Your goal: Restate each record below word for word, skipping images.

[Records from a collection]
· · ·

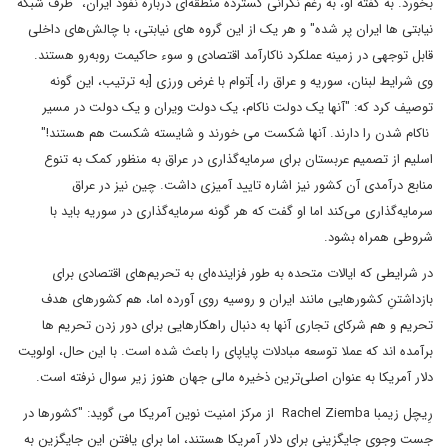
بخورد. به گفته او، به رغم نگرانی گسترده منطقه‌ای درباره نفوذ ایران، "ظرف شبکه
نیابتی ها ایران پر شده" و هر یک از این گروه های نیابتی، با چالش‌های داخلی
قابل توجهی در زمینه عملکرد ناکارآمد اقتصادی و سوء حاکیمت روبه‌رو هستند.
وی شرایط لبنان، سوریه و عراق را، ]توام با غرض ورزی [به ترتیب، این گونه
توصیف کرد که: "آنها یک دولت ناکام، یک دولت ویران و یک دولت در مسیر
ناکام شدن را دارند. آنها شکست می خورند و شایسته شکست هم هستند!"
اسلیم از تصمیم عربستان برای سرمایه‌گذاری در عراق به منظور کمک به تنوع
منابع درآمدی آن کشور نیز اشاره تایید آمیزی داشت. چین نیز در عراق
سرمایه‌گذاری می‌کند اما او گفت که هر گونه سرمایه‌گذاری در سوریه باید با
شروطی همراه بشود.
در شرایطی که ایالات متحده به طور فزاینده‌ای به تحریم‌های اقتصادی برای
بازداشتنِ کشورهایی مانند ایران و روسیه روی آورده‌ اما، هم کشورهای هدف
تحریم و هم شرکای تجاری آنها به دنبال راهکارهایی برای دور زدن تحریم ها
برآمده اند که عملا توسعه مبادلات پایاپای را باعث شده ‌است. با این حال، اولویت
دلار آمریکا به عنوان اصلی‌ترین ذخیره مالی جهان هنوز زیر سوال نرفته است.
رِیچل زیمبا Rachel Ziemba از مرکز امنیت نوین آمریکا می گوید: "کشورها در
جست وجوی جایگزینی برای دلار آمریکا هستند، اما برای یافتن این جایگزین به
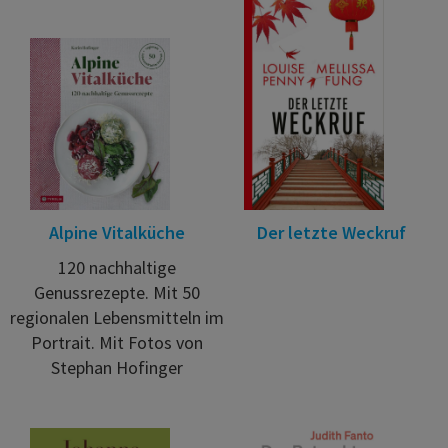
Alpine Vitalküche
Der letzte Weckruf
120 nachhaltige
Genussrezepte. Mit 50
regionalen Lebensmitteln im
Portrait. Mit Fotos von
Stephan Hofinger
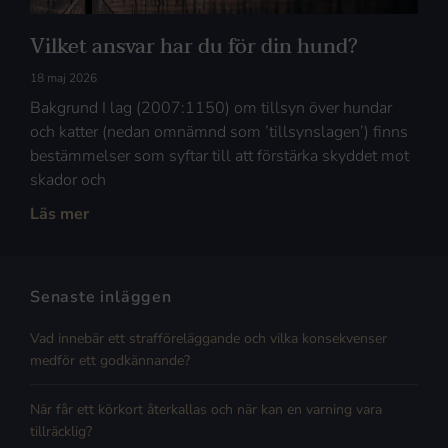
Vilket ansvar har du för din hund?
18 maj 2026
Bakgrund I lag (2007:1150) om tillsyn över hundar
och katter (nedan omnämnd som ’tillsynslagen’) finns
bestämmelser som syftar till att förstärka skyddet mot
skador och
Läs mer
Senaste inläggen
Vad innebär ett strafföreläggande och vilka konsekvenser
medför ett godkännande?
När får ett körkort återkallas och när kan en varning vara
tillräcklig?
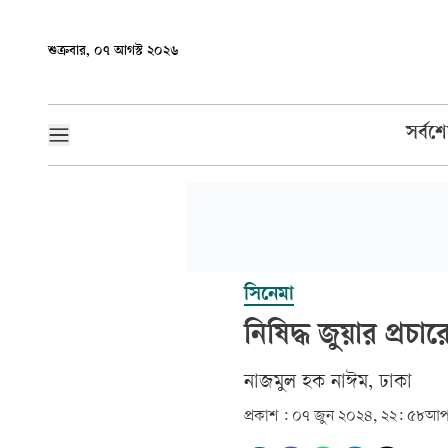
শুক্রবার, ০৭ আগস্ট ২০২৬
সর্বশ
সিনেমা
নিষিদ্ধ জুয়ার প্রচ
নাজমুল হক নাঈম, ঢাকা
প্রকাশ :
০৭ জুন ২০২৪, ২২: ৫৮
আপ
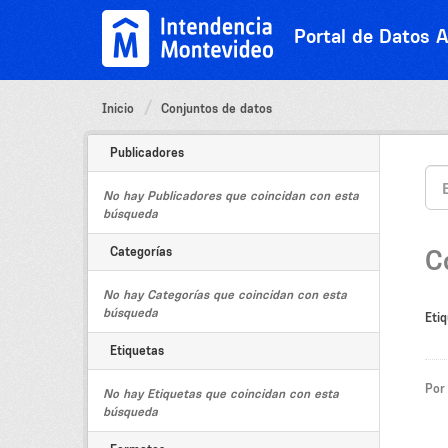
Ir
al
Portal de Datos A
contenido
Inicio
Conjuntos de datos
Publicadores
No hay Publicadores que coincidan con esta
búsqueda
Categorías
C
No hay Categorías que coincidan con esta
búsqueda
Etiq
Etiquetas
Por
No hay Etiquetas que coincidan con esta
búsqueda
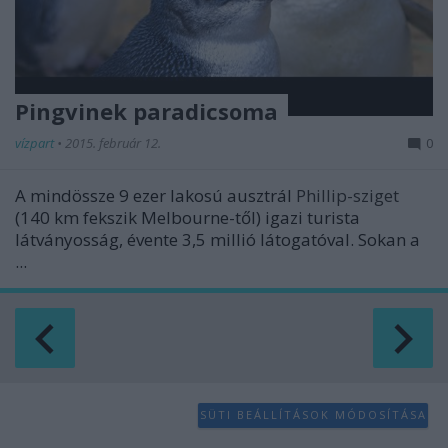
Pingvinek paradicsoma
vízpart
•
2015. február 12.
0
A mindössze 9 ezer lakosú ausztrál
Phillip-sziget
(140 km fekszik Melbourne-től) igazi turista
látványosság, évente 3,5 millió látogatóval. Sokan a
...
SÜTI BEÁLLÍTÁSOK MÓDOSÍTÁSA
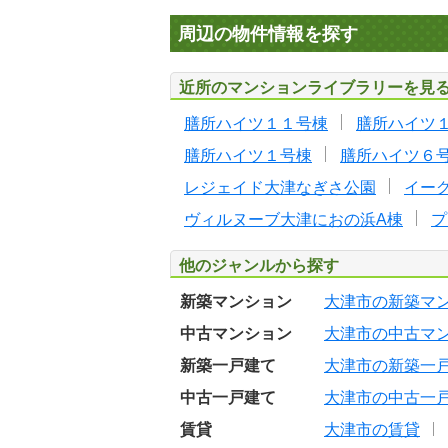
周辺の物件情報を探す
近所のマンションライブラリーを見
膳所ハイツ１１号棟
膳所ハイツ
膳所ハイツ１号棟
膳所ハイツ６
レジェイド大津なぎさ公園
イー
ヴィルヌーブ大津におの浜A棟
プ
他のジャンルから探す
新築マンション
大津市の新築マ
中古マンション
大津市の中古マ
新築一戸建て
大津市の新築一
中古一戸建て
大津市の中古一
賃貸
大津市の賃貸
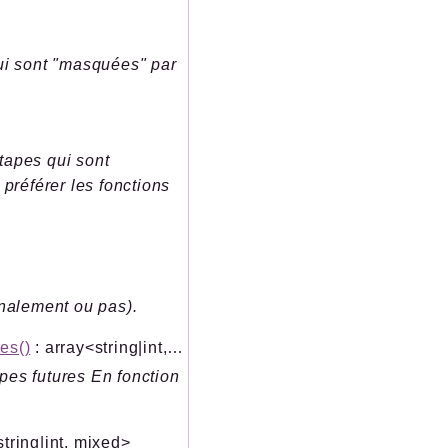
qui sont "masquées" par
tapes qui sont
 préférer les fonctions
inalement ou pas).
es()
: array<string|int, mixed>
pes futures En fonction
string|int, mixed>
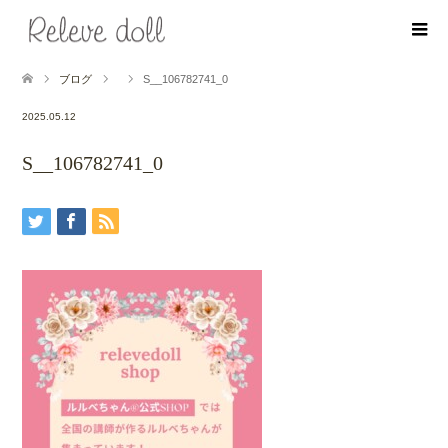
ブログ
S__106782741_0
2025.05.12
S__106782741_0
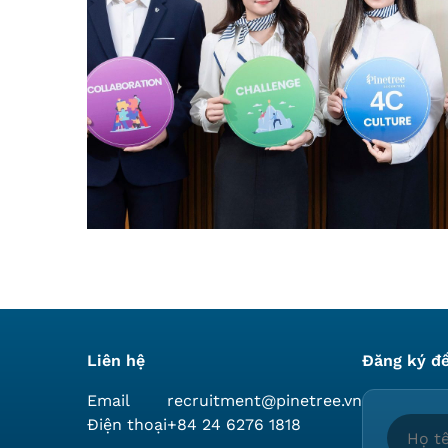
Liên hệ
Đăng ký để
Email
recruitment@pinetree.vn
Điện thoại
+84 24 6276 1818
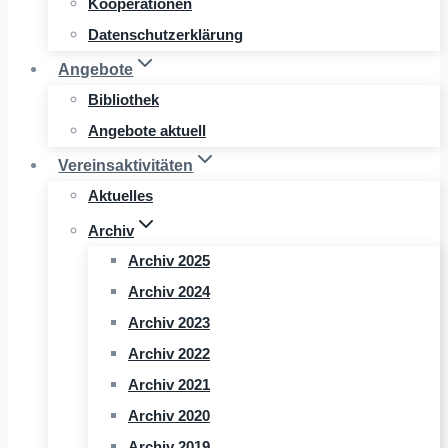
Kooperationen
Datenschutzerklärung
Angebote
Bibliothek
Angebote aktuell
Vereinsaktivitäten
Aktuelles
Archiv
Archiv 2025
Archiv 2024
Archiv 2023
Archiv 2022
Archiv 2021
Archiv 2020
Archiv 2019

· · ·

Response to the task:
بخورد. به گفته او، به رغم نگرانی گسترده منطقه‌ای درباره نفوذ ایران، "ظرف شبکه
نیابتی ها ایران پر شده" و هر یک از این گروه های نیابتی، با چالش‌های داخلی
قابل توجهی در زمینه عملکرد ناکارآمد اقتصادی و سوء حاکیمت روبه‌رو هستند.
وی شرایط لبنان، سوریه و عراق را، ]توام با غرض ورزی [به ترتیب، این گونه
توصیف کرد که: "آنها یک دولت ناکام، یک دولت ویران و یک دولت در مسیر
ناکام شدن را دارند. آنها شکست می خورند و شایسته شکست هم هستند!"
اسلیم از تصمیم عربستان برای سرمایه‌گذاری در عراق به منظور کمک به تنوع
منابع درآمدی آن کشور نیز اشاره تایید آمیزی داشت. چین نیز در عراق
سرمایه‌گذاری می‌کند اما او گفت که هر گونه سرمایه‌گذاری در سوریه باید با
شروطی همراه بشود.
در شرایطی که ایالات متحده به طور فزاینده‌ای به تحریم‌های اقتصادی برای
بازداشتنِ کشورهایی مانند ایران و روسیه روی آورده‌ اما، هم کشورهای هدف
تحریم و هم شرکای تجاری آنها به دنبال راهکارهایی برای دور زدن تحریم ها
برآمده اند که عملا توسعه مبادلات پایاپای را باعث شده ‌است. با این حال، اولویت
دلار آمریکا به عنوان اصلی‌ترین ذخیره مالی جهان هنوز زیر سوال نرفته است.
رِیچل زیمبا Rachel Ziemba از مرکز امنیت نوین آمریکا می گوید: "کشورها در
جست وجوی جایگزینی برای دلار آمریکا هستند، اما برای یافتن این جایگزین به
Alpine Vitalküche
Der letzte Weckruf
120 nachhaltige
Genussrezepte. Mit 50
regionalen Lebensmitteln im
Portrait. Mit Fotos von
Stephan Hofinger
Vilket ansvar har du för din hund?
18 maj 2026
Bakgrund I lag (2007:1150) om tillsyn över hundar
och katter (nedan omnämnd som ’tillsynslagen’) finns
bestämmelser som syftar till att förstärka skyddet mot
skador och
Läs mer
Senaste inläggen
Vad innebär ett strafföreläggande och vilka konsekvenser
medför ett godkännande?
När får ett körkort återkallas och när kan en varning vara
tillräcklig?
শুক্রবার, ০৭ আগস্ট ২০২৬
সর্বশ
সিনেমা
নিষিদ্ধ জুয়ার প্রচ
নাজমুল হক নাঈম, ঢাকা
প্রকাশ :
০৭ জুন ২০২৪, ২২: ৫৮
আপ
Ir
al
Portal de Datos A
contenido
Inicio
Conjuntos de datos
Publicadores
No hay Publicadores que coincidan con esta
búsqueda
Categorías
C
No hay Categorías que coincidan con esta
búsqueda
Etiq
Etiquetas
Por
No hay Etiquetas que coincidan con esta
búsqueda
Pingvinek paradicsoma
vízpart
•
2015. február 12.
0
A mindössze 9 ezer lakosú ausztrál
Phillip-sziget
(140 km fekszik Melbourne-től) igazi turista
látványosság, évente 3,5 millió látogatóval. Sokan a
...
SÜTI BEÁLLÍTÁSOK MÓDOSÍTÁSA
周辺の物件情報を探す
近所のマンションライブラリーを見
膳所ハイツ１１号棟
膳所ハイツ
膳所ハイツ１号棟
膳所ハイツ６
レジェイド大津なぎさ公園
イー
ヴィルヌーブ大津におの浜A棟
プ
他のジャンルから探す
新築マンション
大津市の新築マ
中古マンション
大津市の中古マ
新築一戸建て
大津市の新築一
中古一戸建て
大津市の中古一
賃貸
大津市の賃貸
qui sont "masquées" par
tapes qui sont
 préférer les fonctions
inalement ou pas).
es()
: array<string|int, mixed>
pes futures En fonction
string|int, mixed>
ブログ
S__106782741_0
2025.05.12
S__106782741_0
Liên hệ
Đăng ký để
Email
recruitment@pinetree.vn
Điện thoại
+84 24 6276 1818
Kooperationen
Datenschutzerklärung
Angebote
Bibliothek
Angebote aktuell
Vereinsaktivitäten
Aktuelles
Archiv
Archiv 2025
Archiv 2024
Archiv 2023
Archiv 2022
Archiv 2021
Archiv 2020
Archiv 2019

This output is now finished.